Вокруг голо — ничего, кроме песчаного, удивительно желтого берега, круто спускающегося к реке. На откосе вбит фонарный столб
Нильская вода буквально кишит бактериями. Мы никогда ее не пили, отдавая предпочтение виски, но как избежать опасности заражения, если купаешься в ванне, чистишь зубы или моешь руки! Будьте осторожны с водой! Академик Лекса налил себе стакан и рассказал, что однажды («двадцать пять тысяч лет назад, нет — тут уж я явно переборщил, — это случилось всего двадцать пять лет назад») он, возвращаясь с каких-то раскопок, после трехчасового пути по полуденной жарище добрался до Нила; его дико мучила жажда. Прямо в башмаках и брюках — по местному обычаю — он забрел до середины реки, далеко от берега, и там напился.
— Говорят, кто хоть раз напился воды из Нила, тот обязательно вернется в Египет. Вот я и вернулся, — заключил он.
Что ж, никто не возражал бы побывать здесь еще разок.
На колоннах храма отметки разлива. Разливы определяли жизнь Египта. Они наступают регулярно и если опаздывают, то дни и часы решают судьбу народа. Как-то раз — случилось это в 1908 году — разлив Нила опоздал на несколько недель. Стране грозил неурожай и голод. И вот тогда в Египте произошло невероятное событие. В городе Амр ибн-эль-Аса образовалась немыслимая доселе конгрегация. Коптские монахи, еврейские раввины и исламские муллы собрались, чтобы вознести общую молитву. Они просили влаги. Кажется, эта солидарность различных служителей культа оправдала себя. Во всяком случае разлив Нила наступил, хотя и с опозданием.
Мы посетили египетскую деревню. Мимо библейской смоковницы, где сейчас отдыхали ослы, египтянки с кувшинами на голове совершают свой ежедневный путь, поднимаясь наверх, в деревню. В селении не видно ни души. Глиняные домики чистые, слепые и строгие. Только парикмахер собственноручно разрисовал фасад своего заведения. Да мечеть выкрашена белой известью и расписана синими пятнами. У домиков более зажиточных хозяев — ох, как относительна эта зажиточность! — фасад украшен вмазанными в глину над дверями и окнами тарелками. Обычные столовые тарелки фирмы «Эпиаг» из Чехословакии. Из тени домов показались мужчины, проявляя к нам явный интерес. Нас провели в тесное помещение с несколькими скамейками. Здесь радиоприемник и предвыборный плакат с портретом Насера.

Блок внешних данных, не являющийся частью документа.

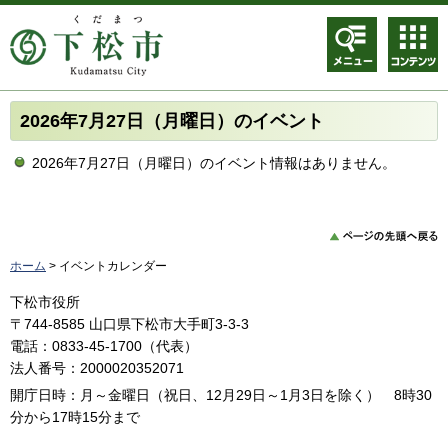
メニュ
コンテ
ー
ンツメ
ニュー
2026年7月27日（月曜日）のイベント
2026年7月27日（月曜日）のイベント情報はありません。
ホーム
> イベントカレンダー
下松市役所
〒744-8585 山口県下松市大手町3-3-3
電話：0833-45-1700（代表）
法人番号：2000020352071
開庁日時：月～金曜日（祝日、12月29日～1月3日を除く） 8時30
分から17時15分まで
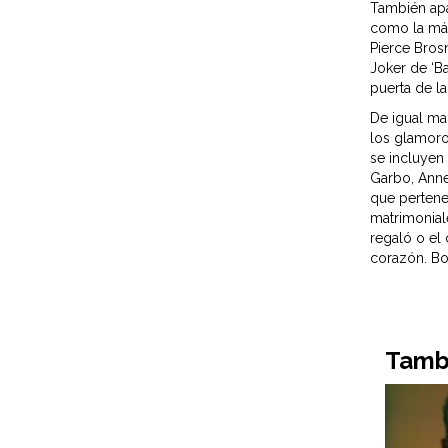
También apa
como la más
Pierce Bros
Joker de ‘B
puerta de la
De igual man
los glamoro
se incluyen
Garbo, Anne
que pertene
matrimonial
regaló o el
corazón. Bog
Tambi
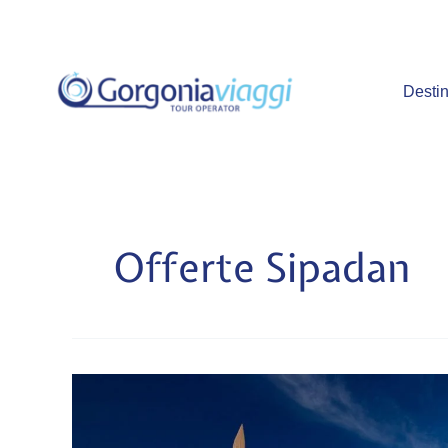
Vai
al
contenuto
Destin
Offerte Sipadan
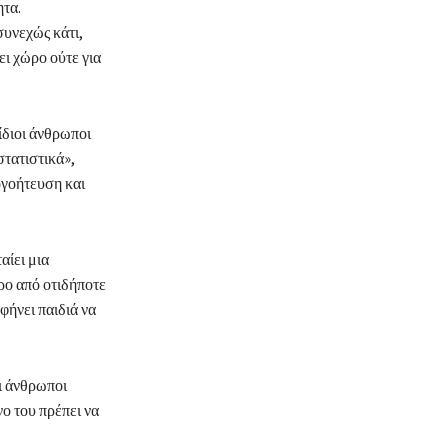
ητα.
συνεχώς κάτι,
ι χώρο ούτε για
ίδιοι άνθρωποι
στατιστικά»,
ογοήτευση και
αίει μια
ρο από οτιδήποτε
φήνει παιδιά να
οι άνθρωποι
νο του πρέπει να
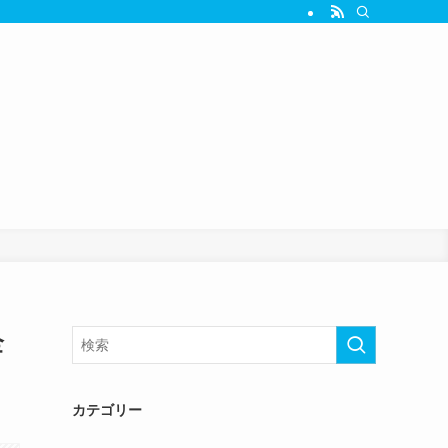
全
カテゴリー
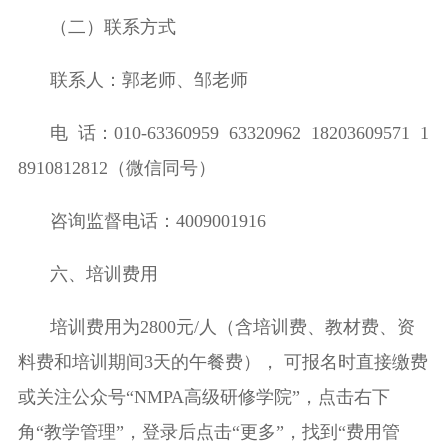
（二）联系方式
联系人：郭老师、
邹
老师
电
话：
010-63360959 63320962 18203609571 1
8910812812
（微信同号）
咨询监督电话：
4009001916
六、培训费用
培训费用为
2
8
00
元
/
人（含培训费、教材费、资
料费和培训期间
3
天的午餐费），
可报名时直接缴费
或关注公众号
“NMPA
高级研修学院
”
，点击右下
角
“
教学管理
”
，登录后点击
“
更多
”
，找到
“
费用管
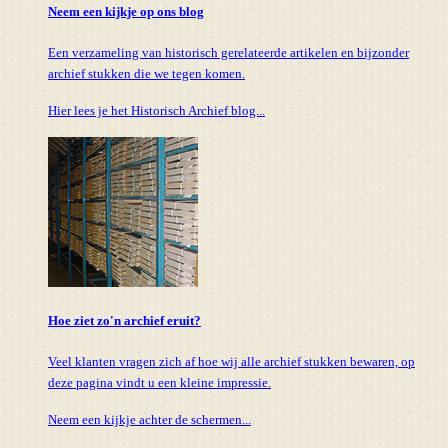
Neem een kijkje op ons blog
Een verzameling van historisch gerelateerde artikelen en bijzonder
archief stukken die we tegen komen.
Hier lees je het Historisch Archief blog...
Hoe ziet zo'n archief eruit?
Veel klanten vragen zich af hoe wij alle archief stukken bewaren, op
deze pagina vindt u een kleine impressie.
Neem een kijkje achter de schermen...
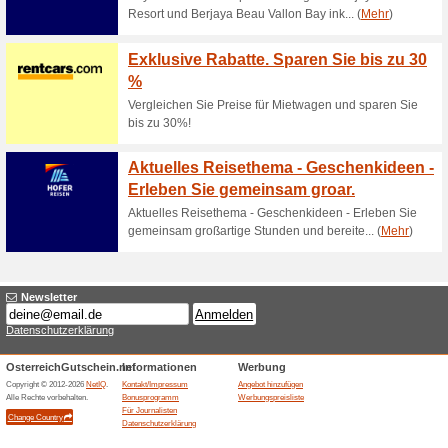
Auto Abo schon ab 3
58% funktioniert
Gutscheine
Auto Abo schon ab 399€ pro M
App- SIXTride Gutsch
100% funktioniert
Coupon
SIXTride - Weltweiter Taxi, T
Rabatt mit dem Gutscheincode 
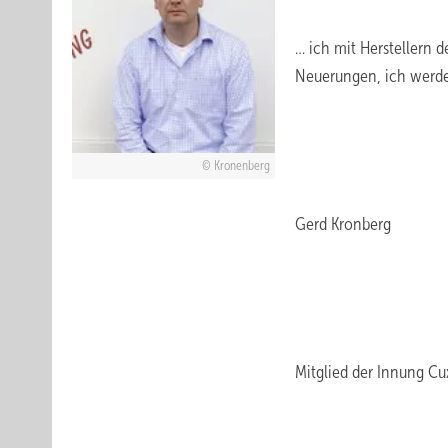
… ich mit Herstellern 
Neuerungen, ich werde
Kronenberg
Gerd Kronberg
Mitglied der Innung C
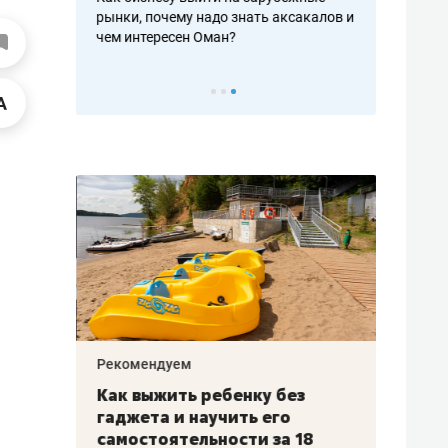
рафакте,
рынки, почему надо знать аксакалов и
о трехкратно
кредитов
чем интересен Оман?
клиентах и ч
Рекомендуем
Рекоме
лья
Как выжить ребенку без
Салих
есте
гаджета и научить его
«Если
а –
самостоятельности за 18
с мин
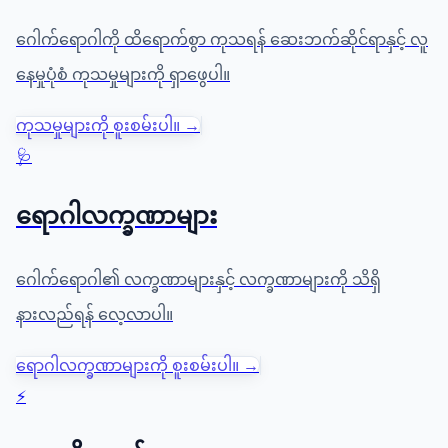
ဂေါက်ရောဂါကို ထိရောက်စွာ ကုသရန် ဆေးဘက်ဆိုင်ရာနှင့် လူ
နေမှုပုံစံ ကုသမှုများကို ရှာဖွေပါ။
ကုသမှုများကို စူးစမ်းပါ။ →
🩺
ရောဂါလက္ခဏာများ
ဂေါက်ရောဂါ၏ လက္ခဏာများနှင့် လက္ခဏာများကို သိရှိ
နားလည်ရန် လေ့လာပါ။
ရောဂါလက္ခဏာများကို စူးစမ်းပါ။ →
⚡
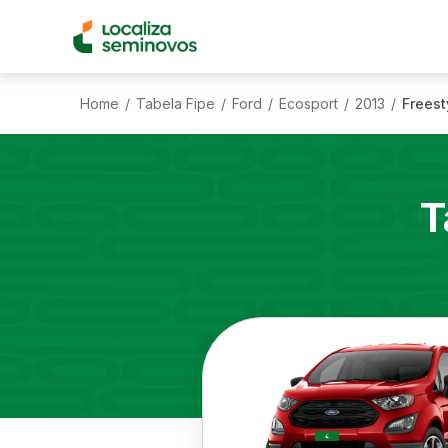
Home
Tabela Fipe
Ford
Ecosport
2013
Freest
/
/
/
/
/
T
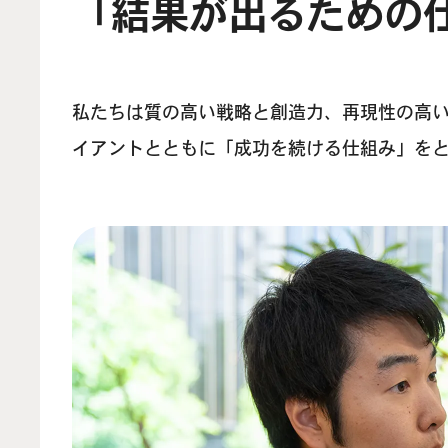
「結果が出るための
私たちは質の高い戦略と創造力、再現性の高
イアントとともに「成功を続ける仕組み」を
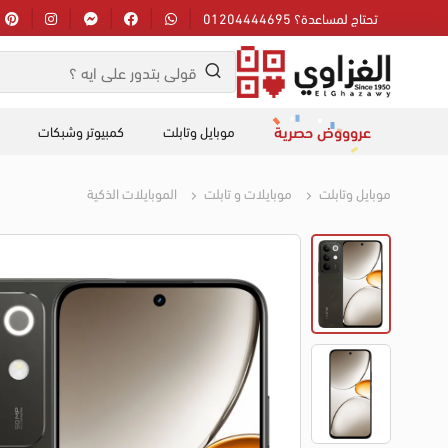
تحتاج لمساعدة؟ 01204444695
عروووض حصرية
موبايل وتابلت
كمبيوتر وشبكات
موبايل وتابلت
موبايلات و تابلت
الموبايلات الذكية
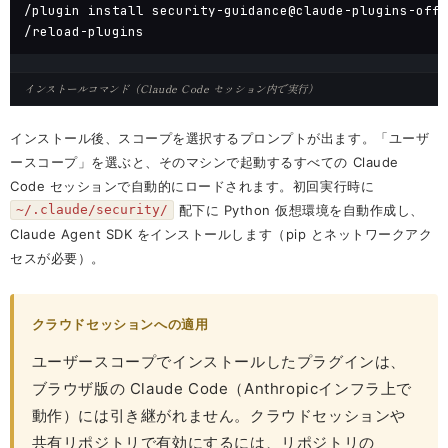
/plugin install security-guidance@claude-plugins-offi
/reload-plugins
インストールコマンド（Claude Code セッション内で実行）
インストール後、スコープを選択するプロンプトが出ます。「ユーザ
ースコープ」を選ぶと、そのマシンで起動するすべての Claude
Code セッションで自動的にロードされます。初回実行時に
配下に Python 仮想環境を自動作成し、
~/.claude/security/
Claude Agent SDK をインストールします（pip とネットワークアク
セスが必要）。
クラウドセッションへの適用
ユーザースコープでインストールしたプラグインは、
ブラウザ版の Claude Code（Anthropicインフラ上で
動作）には引き継がれません。クラウドセッションや
共有リポジトリで有効にするには、リポジトリの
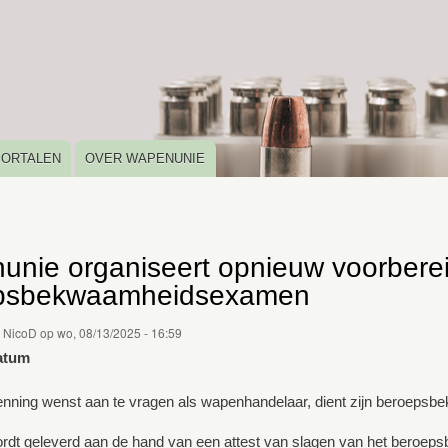
Overslaan
en
naar
de
inhoud
gaan
PORTALEN
OVER WAPENUNIE
nie organiseert opnieuw voorbere
psbekwaamheidsexamen
r
NicoD
op
wo, 08/13/2025 - 16:59
atum
nning wenst aan te vragen als wapenhandelaar, dient zijn beroepsb
ordt geleverd aan de hand van een attest van slagen van het beroe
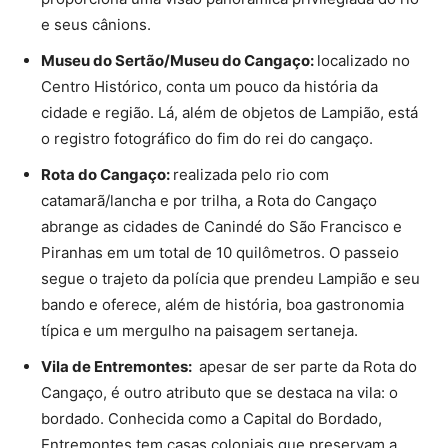
e seus cânions.
Museu do Sertão/Museu do Cangaço:
localizado no
Centro Histórico, conta um pouco da história da
cidade e região. Lá, além de objetos de Lampião, está
o registro fotográfico do fim do rei do cangaço.
Rota do Cangaço:
realizada pelo rio com
catamarã/lancha e por trilha, a Rota do Cangaço
abrange as cidades de Canindé do São Francisco e
Piranhas em um total de 10 quilômetros. O passeio
segue o trajeto da polícia que prendeu Lampião e seu
bando e oferece, além de história, boa gastronomia
típica e um mergulho na paisagem sertaneja.
Vila de Entremontes:
apesar de ser parte da Rota do
Cangaço, é outro atributo que se destaca na vila: o
bordado. Conhecida como a Capital do Bordado,
Entremontes tem casas coloniais que preservam a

Мы накупили детям в единственном здешнем магазине коробки с леденцами. Для деревенских ребятишек это было настоящим праздником. Старики стали относиться к нам с бóльшим доверием. Они спросили, откуда мы. — Из Чехословакии. Об этой стране они слыхали. Феллахи не умеют ни читать, ни писать. Иероглифы им тоже незнакомы. Они лишь трудятся усердно и молчаливо. Веселье молодости давно забыто. Говоря «недавно», или «прошлый раз», или «вчера», они, может быть, имеют в виду или наверняка могли бы иметь в виду «тысячу лет назад» или «три тысячи лет назад», в равной степени как «в позапрошлом году» или «до войны». За это время их одежда не изменилась. Их труд по-прежнему тяжел. Та же система орошения полей и подача воды. И деревянный плуг. И лица их тоже не изменились. Лица феллахов в профиль такие же, как на барельефах в царских покоях и храмах. В стране с двадцатитрехмиллионным населением феллахов восемнадцать миллионов. Их жены и дочери стройны, как молодые деревца, у них красивая походка. Они тоже не изменились со времен древнеегипетских царей. Только теперь женщины получили избирательные права. Осознали свое человеческое достоинство. Но далеко еще не все. Благодаря простым феллахам египетская нация, менявшая язык и веру, развивается, сохраняя свой облик, характер и образ жизни. Когда мы уходили, выпив со старостой чаю, мужчины безмолвно махали нам вслед.
В этот вечер наш капитан вновь бросил якорь. Когда мы спросили, в чем дело, он заявил, что поднимается ветер и вскоре волны будут бить о борт судна. Пароходик может легко зачерпнуть воды, что тогда будем делать? Мы взглянули на реку, кроткую, как остывший суп, и тогда капитан произнес фразу, которая в переводе на чешский язык становится сакраментальной. «Есть Нил ленивый и Нил иной». Мы вошли в заливчик и переночевали здесь. Никакого волнения на реке, разумеется, не было.